> [Saved entries]
★ ★ ★ ★

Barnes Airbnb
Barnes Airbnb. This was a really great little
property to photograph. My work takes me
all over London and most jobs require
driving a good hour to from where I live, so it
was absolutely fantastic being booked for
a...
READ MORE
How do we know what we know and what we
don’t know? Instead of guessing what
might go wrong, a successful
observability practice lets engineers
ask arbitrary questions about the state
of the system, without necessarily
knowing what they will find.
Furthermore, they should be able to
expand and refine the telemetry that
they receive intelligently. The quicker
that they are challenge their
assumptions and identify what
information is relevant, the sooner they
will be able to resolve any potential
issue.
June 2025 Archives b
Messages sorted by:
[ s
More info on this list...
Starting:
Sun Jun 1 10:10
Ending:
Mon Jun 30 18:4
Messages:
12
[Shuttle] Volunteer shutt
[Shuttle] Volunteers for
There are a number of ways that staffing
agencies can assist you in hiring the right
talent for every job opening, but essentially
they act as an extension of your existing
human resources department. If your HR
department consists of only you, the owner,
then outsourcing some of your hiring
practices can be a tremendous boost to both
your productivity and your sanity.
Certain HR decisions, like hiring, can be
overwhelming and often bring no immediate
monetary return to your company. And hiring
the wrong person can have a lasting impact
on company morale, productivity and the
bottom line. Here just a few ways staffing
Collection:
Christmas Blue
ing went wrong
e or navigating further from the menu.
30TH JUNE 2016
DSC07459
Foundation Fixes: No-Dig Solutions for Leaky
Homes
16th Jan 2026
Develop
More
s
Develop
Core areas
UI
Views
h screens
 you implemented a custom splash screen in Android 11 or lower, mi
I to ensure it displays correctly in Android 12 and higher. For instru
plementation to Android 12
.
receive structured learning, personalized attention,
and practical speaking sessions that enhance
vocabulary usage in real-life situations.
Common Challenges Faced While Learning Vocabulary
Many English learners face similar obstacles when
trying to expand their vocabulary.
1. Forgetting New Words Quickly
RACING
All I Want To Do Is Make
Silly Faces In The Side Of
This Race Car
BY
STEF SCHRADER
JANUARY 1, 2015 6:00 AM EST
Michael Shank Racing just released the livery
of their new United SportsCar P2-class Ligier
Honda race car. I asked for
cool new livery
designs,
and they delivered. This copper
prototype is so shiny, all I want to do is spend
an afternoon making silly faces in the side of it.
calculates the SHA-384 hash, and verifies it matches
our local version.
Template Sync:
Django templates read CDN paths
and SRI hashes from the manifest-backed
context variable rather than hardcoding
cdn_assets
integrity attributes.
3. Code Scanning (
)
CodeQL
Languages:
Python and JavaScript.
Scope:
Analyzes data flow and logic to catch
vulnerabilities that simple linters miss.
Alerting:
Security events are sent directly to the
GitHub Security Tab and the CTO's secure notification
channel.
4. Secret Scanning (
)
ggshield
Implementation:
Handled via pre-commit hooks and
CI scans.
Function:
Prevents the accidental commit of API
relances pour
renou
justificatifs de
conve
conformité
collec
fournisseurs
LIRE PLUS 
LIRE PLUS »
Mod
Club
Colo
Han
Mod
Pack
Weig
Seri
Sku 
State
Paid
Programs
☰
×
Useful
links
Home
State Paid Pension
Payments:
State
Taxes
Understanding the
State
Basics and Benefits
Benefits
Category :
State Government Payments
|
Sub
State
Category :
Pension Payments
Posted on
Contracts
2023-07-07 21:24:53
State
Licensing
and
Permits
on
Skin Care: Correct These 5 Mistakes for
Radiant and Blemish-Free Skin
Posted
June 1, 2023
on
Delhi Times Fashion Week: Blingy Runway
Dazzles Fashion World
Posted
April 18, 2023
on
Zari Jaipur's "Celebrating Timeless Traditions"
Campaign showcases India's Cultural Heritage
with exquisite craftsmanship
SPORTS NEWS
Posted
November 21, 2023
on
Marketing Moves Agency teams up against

★ ★ ★ ★

> [Problem to solve]
Return exactly the line that contains "context variable rather than hardcoding" and every line after it, through the last line of the records.

> [Task output]
context variable rather than hardcoding
cdn_assets
integrity attributes.
3. Code Scanning (
)
CodeQL
Languages:
Python and JavaScript.
Scope:
Analyzes data flow and logic to catch
vulnerabilities that simple linters miss.
Alerting:
Security events are sent directly to the
GitHub Security Tab and the CTO's secure notification
channel.
4. Secret Scanning (
)
ggshield
Implementation:
Handled via pre-commit hooks and
CI scans.
Function:
Prevents the accidental commit of API
relances pour
renou
justificatifs de
conve
conformité
collec
fournisseurs
LIRE PLUS 
LIRE PLUS »
Mod
Club
Colo
Han
Mod
Pack
Weig
Seri
Sku 
State
Paid
Programs
☰
×
Useful
links
Home
State Paid Pension
Payments:
State
Taxes
Understanding the
State
Basics and Benefits
Benefits
Category :
State Government Payments
|
Sub
State
Category :
Pension Payments
Posted on
Contracts
2023-07-07 21:24:53
State
Licensing
and
Permits
on
Skin Care: Correct These 5 Mistakes for
Radiant and Blemish-Free Skin
Posted
June 1, 2023
on
Delhi Times Fashion Week: Blingy Runway
Dazzles Fashion World
Posted
April 18, 2023
on
Zari Jaipur's "Celebrating Timeless Traditions"
Campaign showcases India's Cultural Heritage
with exquisite craftsmanship
SPORTS NEWS
Posted
November 21, 2023
on
Marketing Moves Agency teams up against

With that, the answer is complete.